Not that public opinion had been magically reversed, of course. Many chose not to watch the speeches or simply ignored everything Tal had to say. She had been driving radical change for over a cycle now, and there were those who would resist no matter how much evidence piled up in its favor, simply because it was change. These were the people who had pounced on the economist coalition’s statement as proof of Tal’s folly. The fringe element demanding her prosecution as a war criminal had joined forces with them, pointing to the predicted doom of Alsea as more evidence that she was intent on destroying them all. “First our souls, now our savings” was the new tag phrase. There had even been demonstrators in both Blacksun and Redmoon during Tal’s speeches, though warriors from the local bases had blocked their access to the auditorium.

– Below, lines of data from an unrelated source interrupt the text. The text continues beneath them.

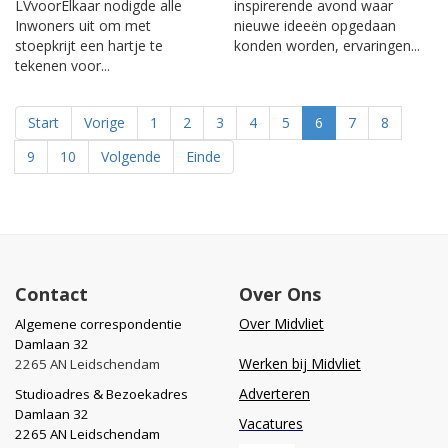
LVvoorElkaar nodigde alle
inspirerende avond waar
Inwoners uit om met
nieuwe ideeën opgedaan
stoepkrijt een hartje te
konden worden, ervaringen...
tekenen voor...
Start
Vorige
1
2
3
4
5
6
7
8
9
10
Volgende
Einde
Contact
Over Ons
Over Midvliet
Algemene correspondentie
Damlaan 32
Werken bij Midvliet
2265 AN Leidschendam
Adverteren
Studioadres & Bezoekadres
Damlaan 32
Vacatures
2265 AN Leidschendam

He could understand those who feared the matter printers. But the ones calling Tal a war criminal… He wished he could hand those over to the Voloth. Perhaps a taste of slavery would give them a better appreciation of Tal’s decision.
“Gehrain to red team, UT in section yellow, first five rows. Senshalon, advance.”
The quiet voice in his ear put Micah on alert. A UT was an Unidentified Threat. Gehrain had sensed something, but couldn’t localize it. Just to be safe, he had dispatched the nearest Guard to check it out.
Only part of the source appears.